### What is needed
Pictures in the records below are skipped; the rest is copied exactly.

(Saved entries)
Start of Block

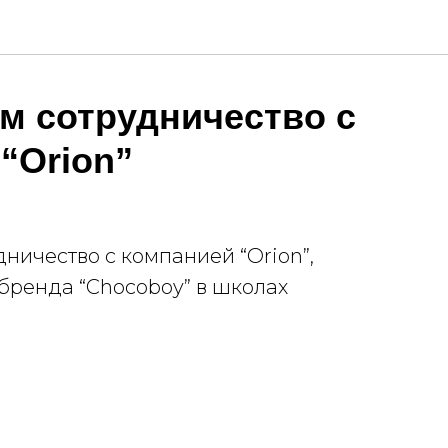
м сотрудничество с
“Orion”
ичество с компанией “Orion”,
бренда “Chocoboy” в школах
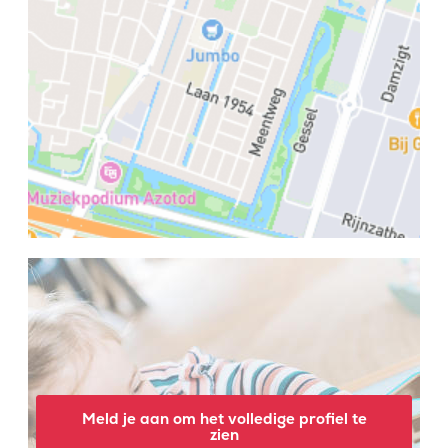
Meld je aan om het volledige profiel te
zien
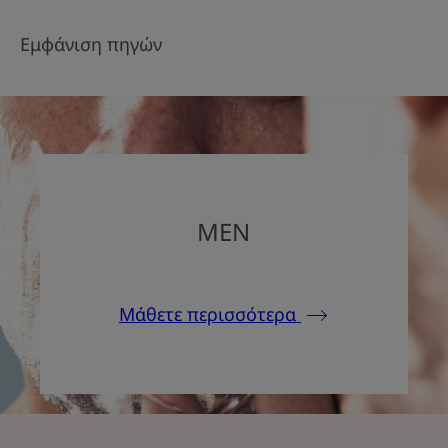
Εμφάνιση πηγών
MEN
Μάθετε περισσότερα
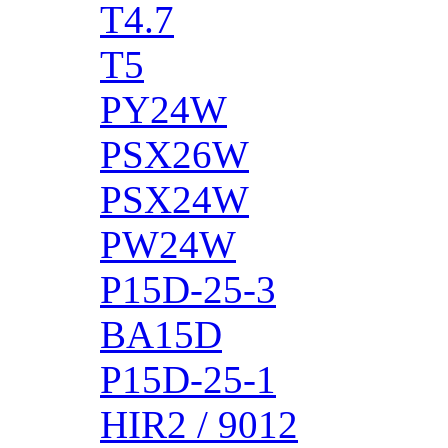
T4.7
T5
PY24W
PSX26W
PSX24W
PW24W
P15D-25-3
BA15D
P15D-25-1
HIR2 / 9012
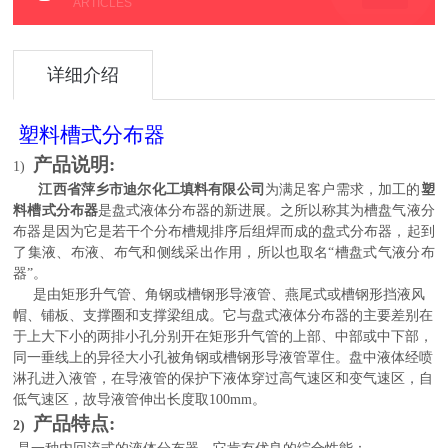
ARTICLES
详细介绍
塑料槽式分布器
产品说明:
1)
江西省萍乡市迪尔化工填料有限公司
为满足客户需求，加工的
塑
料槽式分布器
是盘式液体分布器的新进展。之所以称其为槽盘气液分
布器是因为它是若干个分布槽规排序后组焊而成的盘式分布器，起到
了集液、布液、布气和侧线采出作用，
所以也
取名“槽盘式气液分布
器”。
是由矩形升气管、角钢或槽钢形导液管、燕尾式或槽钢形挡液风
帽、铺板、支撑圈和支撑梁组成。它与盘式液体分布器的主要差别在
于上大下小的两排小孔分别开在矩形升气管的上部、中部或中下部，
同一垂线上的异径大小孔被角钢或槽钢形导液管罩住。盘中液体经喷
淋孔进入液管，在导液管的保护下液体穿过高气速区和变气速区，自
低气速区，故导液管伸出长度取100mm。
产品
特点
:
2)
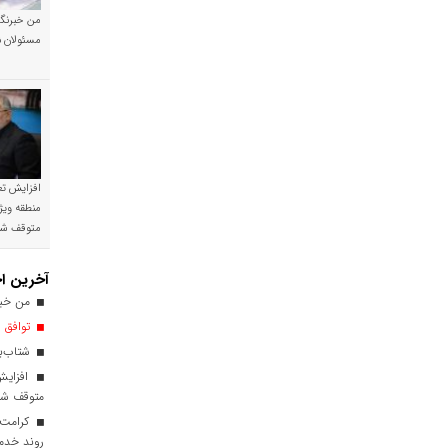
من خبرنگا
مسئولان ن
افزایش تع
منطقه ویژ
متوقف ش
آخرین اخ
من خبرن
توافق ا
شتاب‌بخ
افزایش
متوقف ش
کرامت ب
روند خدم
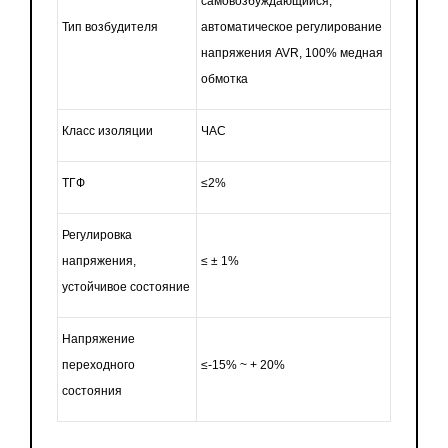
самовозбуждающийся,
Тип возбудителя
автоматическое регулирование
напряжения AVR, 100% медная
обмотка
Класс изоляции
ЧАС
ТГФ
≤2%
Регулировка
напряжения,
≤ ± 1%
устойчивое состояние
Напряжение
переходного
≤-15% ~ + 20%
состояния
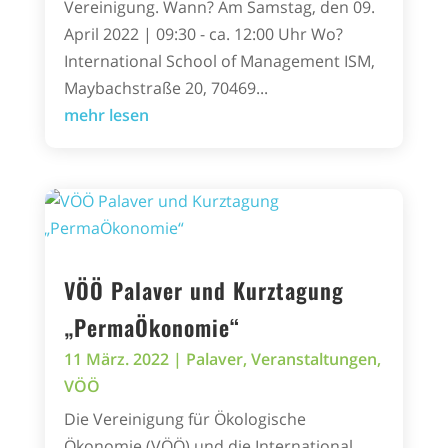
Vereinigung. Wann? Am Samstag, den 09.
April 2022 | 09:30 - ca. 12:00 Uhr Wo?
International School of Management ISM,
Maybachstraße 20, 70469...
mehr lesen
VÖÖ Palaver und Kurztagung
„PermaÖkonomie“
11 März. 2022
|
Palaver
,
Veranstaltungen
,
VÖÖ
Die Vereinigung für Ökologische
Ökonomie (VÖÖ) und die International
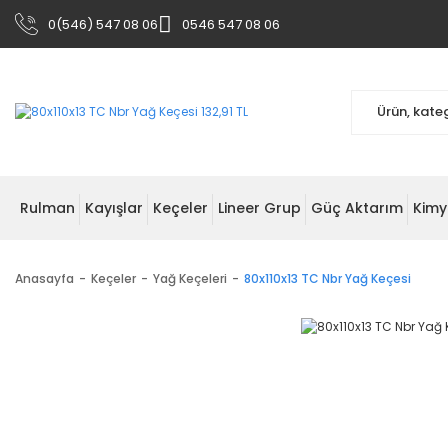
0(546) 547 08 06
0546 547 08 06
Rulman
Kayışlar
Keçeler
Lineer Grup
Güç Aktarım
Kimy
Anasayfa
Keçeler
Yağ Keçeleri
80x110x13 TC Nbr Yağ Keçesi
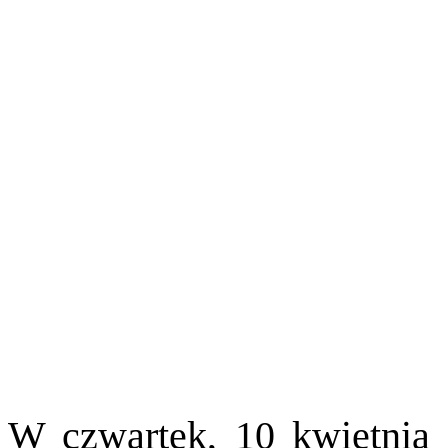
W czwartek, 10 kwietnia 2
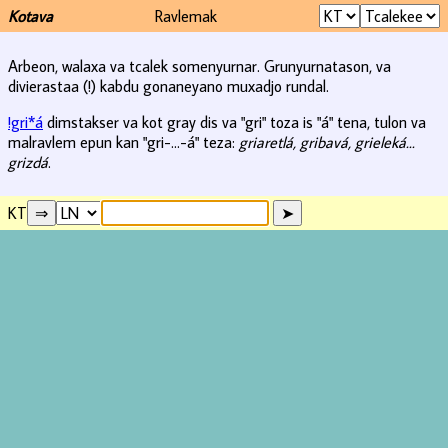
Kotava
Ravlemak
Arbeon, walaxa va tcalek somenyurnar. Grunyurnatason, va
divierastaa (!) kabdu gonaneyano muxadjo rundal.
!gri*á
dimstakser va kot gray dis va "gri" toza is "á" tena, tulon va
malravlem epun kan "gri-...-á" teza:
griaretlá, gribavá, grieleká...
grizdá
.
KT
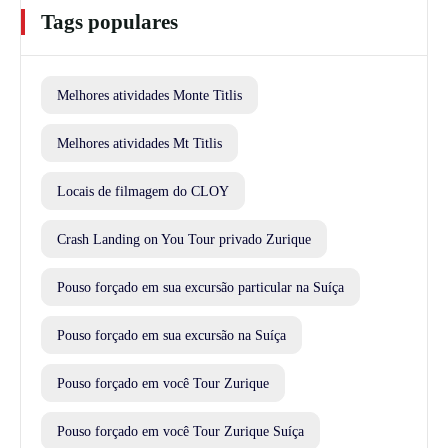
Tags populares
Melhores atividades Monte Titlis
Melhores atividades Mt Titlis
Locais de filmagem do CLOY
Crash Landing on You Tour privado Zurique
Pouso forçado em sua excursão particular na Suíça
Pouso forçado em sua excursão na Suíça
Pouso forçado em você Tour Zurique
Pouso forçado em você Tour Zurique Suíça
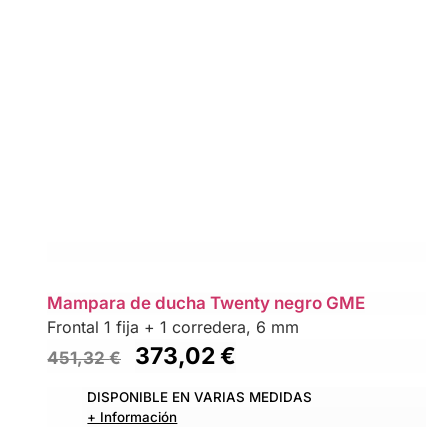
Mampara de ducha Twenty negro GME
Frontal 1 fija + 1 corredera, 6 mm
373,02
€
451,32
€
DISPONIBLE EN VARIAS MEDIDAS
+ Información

End of Block

### Solution to the exercise
м сотрудничество с
“Orion”
ичество с компанией “Orion”,
бренда “Chocoboy” в школах
Meld je aan om het volledige profiel te
zien
Εμφάνιση πηγών
MEN
Μάθετε περισσότερα
T4.7
T5
PY24W
PSX26W
PSX24W
PW24W
P15D-25-3
BA15D
P15D-25-1
HIR2 / 9012
ARTICLES
详细介绍
塑料槽式分布器
产品说明:
1)
江西省萍乡市迪尔化工填料有限公司
为满足客户需求，加工的
塑
料槽式分布器
是盘式液体分布器的新进展。之所以称其为槽盘气液分
布器是因为它是若干个分布槽规排序后组焊而成的盘式分布器，起到
了集液、布液、布气和侧线采出作用，
所以也
取名“槽盘式气液分布
器”。
是由矩形升气管、角钢或槽钢形导液管、燕尾式或槽钢形挡液风
帽、铺板、支撑圈和支撑梁组成。它与盘式液体分布器的主要差别在
于上大下小的两排小孔分别开在矩形升气管的上部、中部或中下部，
同一垂线上的异径大小孔被角钢或槽钢形导液管罩住。盘中液体经喷
淋孔进入液管，在导液管的保护下液体穿过高气速区和变气速区，自
低气速区，故导液管伸出长度取100mm。
产品
特点
:
2)
من خبرنگا
مسئولان ن
افزایش تع
منطقه ویژ
متوقف ش
آخرین اخ
من خبرن
توافق ا
شتاب‌بخ
افزایش
متوقف ش
کرامت ب
روند خدم
самовозбуждающийся,
Тип возбудителя
автоматическое регулирование
напряжения AVR, 100% медная
обмотка
Класс изоляции
ЧАС
ТГФ
≤2%
Регулировка
напряжения,
≤ ± 1%
устойчивое состояние
Напряжение
переходного
≤-15% ~ + 20%
состояния
Vereinigung. Wann? Am Samstag, den 09.
April 2022 | 09:30 - ca. 12:00 Uhr Wo?
International School of Management ISM,
Maybachstraße 20, 70469...
mehr lesen
VÖÖ Palaver und Kurztagung
„PermaÖkonomie“
11 März. 2022
|
Palaver
,
Veranstaltungen
,
VÖÖ
Die Vereinigung für Ökologische
Ökonomie (VÖÖ) und die International
0(546) 547 08 06
0546 547 08 06
Rulman
Kayışlar
Keçeler
Lineer Grup
Güç Aktarım
Kimy
Anasayfa
Keçeler
Yağ Keçeleri
80x110x13 TC Nbr Yağ Keçesi
W czwartek, 10 kwietnia 2
Kotava
Ravlemak
Arbeon, walaxa va tcalek somenyurnar. Grunyurnatason, va
divierastaa (!) kabdu gonaneyano muxadjo rundal.
!gri*á
dimstakser va kot gray dis va "gri" toza is "á" tena, tulon va
malravlem epun kan "gri-...-á" teza:
griaretlá, gribavá, grieleká...
grizdá
.
KT
Tags populares
Melhores atividades Monte Titlis
Melhores atividades Mt Titlis
Locais de filmagem do CLOY
Crash Landing on You Tour privado Zurique
Pouso forçado em sua excursão particular na Suíça
Pouso forçado em sua excursão na Suíça
Pouso forçado em você Tour Zurique
Pouso forçado em você Tour Zurique Suíça
Mampara de ducha Twenty negro GME
Frontal 1 fija + 1 corredera, 6 mm
373,02
€
451,32
€
DISPONIBLE EN VARIAS MEDIDAS
+ Información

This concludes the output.